Chronique Mensuelle de Thierry Maindrault
Les portes de Paris Photo, millésime 2022, viennent de se refermer. Avec mon accréditation : « presse » à la main, j’ai pu accéder mercredi à la journée dite VIP. Au passage, il faut préciser que les « Very Very VIP » avaient déjà été invités la veille par la très grande banque internationale américaine qui était – cette année – la cheffe de file des sponsors de cette brillante manifestation. Rappelons-nous que Paris Photo est intellectuellement la plus grande manifestation commerciale autour de la photographie. Je pensais être un peu tranquille pour profiter de la multitude d’œuvres proposées aux acheteurs. Ce ne fut pas le cas, car je ne savais pas que le nombre de VIP, addicts à la photographie, était devenu aussi important. Compte tenu du nombre de bouteilles de champagne, d’une grande marque, qui se sont vidées ce jour-là, je me suis interrogé si elles n’étaient pas plus nombreuses que le nombre de d’images exposées.
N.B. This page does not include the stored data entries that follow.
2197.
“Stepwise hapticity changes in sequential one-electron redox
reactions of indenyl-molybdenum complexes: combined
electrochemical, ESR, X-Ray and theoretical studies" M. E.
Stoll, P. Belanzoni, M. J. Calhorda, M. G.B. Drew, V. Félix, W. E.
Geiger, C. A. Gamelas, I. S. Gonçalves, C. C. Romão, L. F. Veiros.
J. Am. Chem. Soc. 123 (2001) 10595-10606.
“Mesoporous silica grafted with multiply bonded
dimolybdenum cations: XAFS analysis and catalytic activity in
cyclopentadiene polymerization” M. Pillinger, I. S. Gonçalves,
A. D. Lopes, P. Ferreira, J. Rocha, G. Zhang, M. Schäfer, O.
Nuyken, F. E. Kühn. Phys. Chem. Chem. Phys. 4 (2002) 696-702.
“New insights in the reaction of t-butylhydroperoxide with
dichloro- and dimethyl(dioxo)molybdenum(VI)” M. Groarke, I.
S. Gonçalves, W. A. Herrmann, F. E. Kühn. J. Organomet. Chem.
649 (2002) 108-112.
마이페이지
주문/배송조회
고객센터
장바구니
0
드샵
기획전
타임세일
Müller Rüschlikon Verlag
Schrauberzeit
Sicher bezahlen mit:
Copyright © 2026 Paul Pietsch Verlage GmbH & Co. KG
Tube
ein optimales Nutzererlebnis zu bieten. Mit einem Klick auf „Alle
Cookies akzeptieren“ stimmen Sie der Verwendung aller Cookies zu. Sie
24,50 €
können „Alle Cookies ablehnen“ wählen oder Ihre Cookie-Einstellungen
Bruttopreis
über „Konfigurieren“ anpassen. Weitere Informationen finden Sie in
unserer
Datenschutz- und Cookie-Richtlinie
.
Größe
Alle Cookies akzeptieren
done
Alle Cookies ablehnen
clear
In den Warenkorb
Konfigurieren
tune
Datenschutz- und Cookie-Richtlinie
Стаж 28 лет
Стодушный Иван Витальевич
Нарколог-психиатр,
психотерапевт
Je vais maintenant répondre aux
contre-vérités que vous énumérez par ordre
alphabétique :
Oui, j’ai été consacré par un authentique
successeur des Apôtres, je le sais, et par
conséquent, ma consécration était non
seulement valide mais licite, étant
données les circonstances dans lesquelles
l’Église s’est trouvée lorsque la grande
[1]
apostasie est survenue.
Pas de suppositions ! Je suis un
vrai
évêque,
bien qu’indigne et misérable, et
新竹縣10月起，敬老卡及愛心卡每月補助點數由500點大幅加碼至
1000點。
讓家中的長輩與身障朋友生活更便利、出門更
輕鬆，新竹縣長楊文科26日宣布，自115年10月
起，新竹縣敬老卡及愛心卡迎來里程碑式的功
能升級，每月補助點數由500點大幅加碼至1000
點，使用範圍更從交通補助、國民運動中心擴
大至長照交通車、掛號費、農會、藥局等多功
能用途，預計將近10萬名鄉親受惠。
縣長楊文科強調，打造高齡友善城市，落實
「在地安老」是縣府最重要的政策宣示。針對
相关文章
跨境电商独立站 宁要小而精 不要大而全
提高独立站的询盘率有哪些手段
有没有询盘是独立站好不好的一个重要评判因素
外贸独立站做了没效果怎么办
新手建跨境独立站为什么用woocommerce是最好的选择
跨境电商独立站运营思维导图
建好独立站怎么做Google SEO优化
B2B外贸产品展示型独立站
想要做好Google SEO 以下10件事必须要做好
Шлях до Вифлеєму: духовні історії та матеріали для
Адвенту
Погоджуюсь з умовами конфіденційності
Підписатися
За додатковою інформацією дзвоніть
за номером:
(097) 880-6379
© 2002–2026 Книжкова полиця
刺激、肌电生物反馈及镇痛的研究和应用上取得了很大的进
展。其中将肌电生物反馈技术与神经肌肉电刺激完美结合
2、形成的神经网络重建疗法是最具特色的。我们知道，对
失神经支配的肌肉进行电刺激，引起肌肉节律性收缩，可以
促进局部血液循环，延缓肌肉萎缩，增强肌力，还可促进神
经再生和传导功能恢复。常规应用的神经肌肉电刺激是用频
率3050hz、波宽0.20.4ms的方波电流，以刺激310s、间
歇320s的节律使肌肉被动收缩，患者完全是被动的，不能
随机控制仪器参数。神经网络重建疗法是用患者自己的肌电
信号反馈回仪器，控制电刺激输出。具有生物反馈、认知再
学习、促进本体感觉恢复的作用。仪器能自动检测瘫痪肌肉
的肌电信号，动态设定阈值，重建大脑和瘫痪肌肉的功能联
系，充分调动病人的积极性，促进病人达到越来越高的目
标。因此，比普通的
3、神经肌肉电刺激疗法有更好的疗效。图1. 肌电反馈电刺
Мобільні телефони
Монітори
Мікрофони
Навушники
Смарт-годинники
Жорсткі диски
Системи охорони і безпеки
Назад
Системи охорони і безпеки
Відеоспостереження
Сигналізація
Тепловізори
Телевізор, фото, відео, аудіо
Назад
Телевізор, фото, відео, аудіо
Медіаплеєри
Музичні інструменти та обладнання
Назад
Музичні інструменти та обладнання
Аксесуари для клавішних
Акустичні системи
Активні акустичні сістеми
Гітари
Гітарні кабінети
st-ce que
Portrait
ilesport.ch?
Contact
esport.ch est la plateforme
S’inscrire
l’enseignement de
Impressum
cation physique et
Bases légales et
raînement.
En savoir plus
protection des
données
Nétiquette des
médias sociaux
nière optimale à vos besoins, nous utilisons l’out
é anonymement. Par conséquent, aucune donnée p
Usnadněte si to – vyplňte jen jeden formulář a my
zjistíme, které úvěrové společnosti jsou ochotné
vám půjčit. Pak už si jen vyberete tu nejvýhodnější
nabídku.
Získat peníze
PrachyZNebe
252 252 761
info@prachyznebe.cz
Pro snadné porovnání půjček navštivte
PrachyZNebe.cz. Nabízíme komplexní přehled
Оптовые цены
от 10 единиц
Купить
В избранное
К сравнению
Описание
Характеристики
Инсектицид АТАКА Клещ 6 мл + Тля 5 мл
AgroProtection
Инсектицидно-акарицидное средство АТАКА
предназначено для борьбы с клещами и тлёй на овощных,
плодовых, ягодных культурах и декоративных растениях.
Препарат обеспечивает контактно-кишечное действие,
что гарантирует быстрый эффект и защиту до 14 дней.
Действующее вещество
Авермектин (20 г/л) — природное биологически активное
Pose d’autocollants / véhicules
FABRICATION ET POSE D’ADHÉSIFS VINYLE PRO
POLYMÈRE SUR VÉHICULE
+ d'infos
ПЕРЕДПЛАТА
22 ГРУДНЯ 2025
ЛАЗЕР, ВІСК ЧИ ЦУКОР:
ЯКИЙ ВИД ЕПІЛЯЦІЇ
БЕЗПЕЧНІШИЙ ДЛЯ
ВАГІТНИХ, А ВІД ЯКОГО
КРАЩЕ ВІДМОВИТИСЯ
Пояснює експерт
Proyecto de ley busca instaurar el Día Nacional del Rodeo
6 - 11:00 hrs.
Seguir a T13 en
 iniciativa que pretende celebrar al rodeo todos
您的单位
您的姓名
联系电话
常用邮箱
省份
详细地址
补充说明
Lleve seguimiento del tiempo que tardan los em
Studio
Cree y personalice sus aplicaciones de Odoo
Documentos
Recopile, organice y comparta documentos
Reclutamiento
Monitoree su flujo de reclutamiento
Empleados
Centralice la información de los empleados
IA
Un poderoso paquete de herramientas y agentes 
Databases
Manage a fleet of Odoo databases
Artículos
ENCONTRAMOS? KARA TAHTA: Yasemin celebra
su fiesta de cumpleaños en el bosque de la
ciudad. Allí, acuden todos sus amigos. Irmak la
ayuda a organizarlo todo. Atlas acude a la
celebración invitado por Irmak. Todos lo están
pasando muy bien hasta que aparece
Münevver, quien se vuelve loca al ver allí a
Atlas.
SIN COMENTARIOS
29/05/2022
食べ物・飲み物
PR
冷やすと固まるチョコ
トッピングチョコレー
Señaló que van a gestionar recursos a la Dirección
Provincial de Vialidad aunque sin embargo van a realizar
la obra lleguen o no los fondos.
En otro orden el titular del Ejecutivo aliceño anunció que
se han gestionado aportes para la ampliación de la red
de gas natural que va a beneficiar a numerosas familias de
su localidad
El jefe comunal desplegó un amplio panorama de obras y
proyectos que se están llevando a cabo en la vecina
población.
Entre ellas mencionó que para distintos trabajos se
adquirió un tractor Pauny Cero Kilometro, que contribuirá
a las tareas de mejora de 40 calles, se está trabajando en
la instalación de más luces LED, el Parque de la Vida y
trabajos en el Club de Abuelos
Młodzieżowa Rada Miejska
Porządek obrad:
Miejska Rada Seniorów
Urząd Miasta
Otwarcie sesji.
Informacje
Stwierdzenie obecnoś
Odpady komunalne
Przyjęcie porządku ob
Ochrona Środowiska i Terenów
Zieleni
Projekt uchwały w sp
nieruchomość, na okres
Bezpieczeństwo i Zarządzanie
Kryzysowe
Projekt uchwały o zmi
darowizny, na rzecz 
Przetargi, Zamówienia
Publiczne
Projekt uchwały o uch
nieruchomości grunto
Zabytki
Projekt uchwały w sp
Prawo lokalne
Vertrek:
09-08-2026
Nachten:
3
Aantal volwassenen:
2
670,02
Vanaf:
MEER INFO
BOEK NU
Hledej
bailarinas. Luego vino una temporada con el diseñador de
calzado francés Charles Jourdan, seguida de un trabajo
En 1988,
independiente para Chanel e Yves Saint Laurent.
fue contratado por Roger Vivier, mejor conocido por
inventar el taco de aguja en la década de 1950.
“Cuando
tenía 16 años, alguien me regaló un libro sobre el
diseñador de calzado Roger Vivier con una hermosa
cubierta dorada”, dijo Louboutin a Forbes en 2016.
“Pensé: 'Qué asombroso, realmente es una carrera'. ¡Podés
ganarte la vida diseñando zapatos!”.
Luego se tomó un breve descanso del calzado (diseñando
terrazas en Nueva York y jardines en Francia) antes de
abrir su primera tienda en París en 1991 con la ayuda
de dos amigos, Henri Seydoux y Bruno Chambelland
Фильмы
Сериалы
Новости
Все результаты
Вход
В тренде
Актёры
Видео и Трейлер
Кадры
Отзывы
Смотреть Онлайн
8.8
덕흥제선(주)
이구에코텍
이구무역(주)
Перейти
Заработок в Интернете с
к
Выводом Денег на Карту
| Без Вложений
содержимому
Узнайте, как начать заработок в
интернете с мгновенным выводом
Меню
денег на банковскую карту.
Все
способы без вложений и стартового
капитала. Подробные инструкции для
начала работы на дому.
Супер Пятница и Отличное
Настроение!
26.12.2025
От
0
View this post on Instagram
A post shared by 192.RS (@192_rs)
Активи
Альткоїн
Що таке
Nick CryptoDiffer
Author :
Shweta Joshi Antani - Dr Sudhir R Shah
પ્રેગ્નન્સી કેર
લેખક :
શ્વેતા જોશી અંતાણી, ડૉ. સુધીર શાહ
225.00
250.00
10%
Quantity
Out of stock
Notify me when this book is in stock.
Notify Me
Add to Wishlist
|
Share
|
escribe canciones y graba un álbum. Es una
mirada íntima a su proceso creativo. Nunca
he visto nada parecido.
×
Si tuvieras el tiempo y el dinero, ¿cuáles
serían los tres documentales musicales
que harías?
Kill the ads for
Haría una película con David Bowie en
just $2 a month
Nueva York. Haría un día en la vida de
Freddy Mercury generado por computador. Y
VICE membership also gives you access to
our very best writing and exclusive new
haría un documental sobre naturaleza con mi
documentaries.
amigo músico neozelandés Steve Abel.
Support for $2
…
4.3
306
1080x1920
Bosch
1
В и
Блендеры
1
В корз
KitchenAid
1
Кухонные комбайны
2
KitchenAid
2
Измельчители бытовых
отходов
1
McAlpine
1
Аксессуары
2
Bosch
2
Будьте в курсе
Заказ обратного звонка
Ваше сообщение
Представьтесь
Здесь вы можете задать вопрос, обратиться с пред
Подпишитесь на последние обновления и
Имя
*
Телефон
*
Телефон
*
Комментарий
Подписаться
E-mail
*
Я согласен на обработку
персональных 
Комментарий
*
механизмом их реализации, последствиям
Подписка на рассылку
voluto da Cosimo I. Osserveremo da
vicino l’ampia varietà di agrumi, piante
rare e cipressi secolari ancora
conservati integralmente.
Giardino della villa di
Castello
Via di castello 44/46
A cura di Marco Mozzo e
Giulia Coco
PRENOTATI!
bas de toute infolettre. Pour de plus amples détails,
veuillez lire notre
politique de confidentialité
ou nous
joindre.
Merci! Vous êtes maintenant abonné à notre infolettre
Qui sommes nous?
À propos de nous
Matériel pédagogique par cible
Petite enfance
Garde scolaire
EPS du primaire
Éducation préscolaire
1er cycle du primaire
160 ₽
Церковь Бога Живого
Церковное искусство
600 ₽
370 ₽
Cette avant-première « privée » fut manifestement un grand succès si j’en crois le nombre de collectionneurs connus, de marchands d’art et de représentants d’établissements publics que j’ai vus ou aperçus. Quelques photographes de galeries étaient également présents. Le lendemain, ouverture grand public avec – en cerise sur le gâteau – une de ces belles grèves que les transports parisiens savent concocter. Pour les marcheurs opiniâtres, dont je suis sûrement, l’accès n’était pas totalement impossible.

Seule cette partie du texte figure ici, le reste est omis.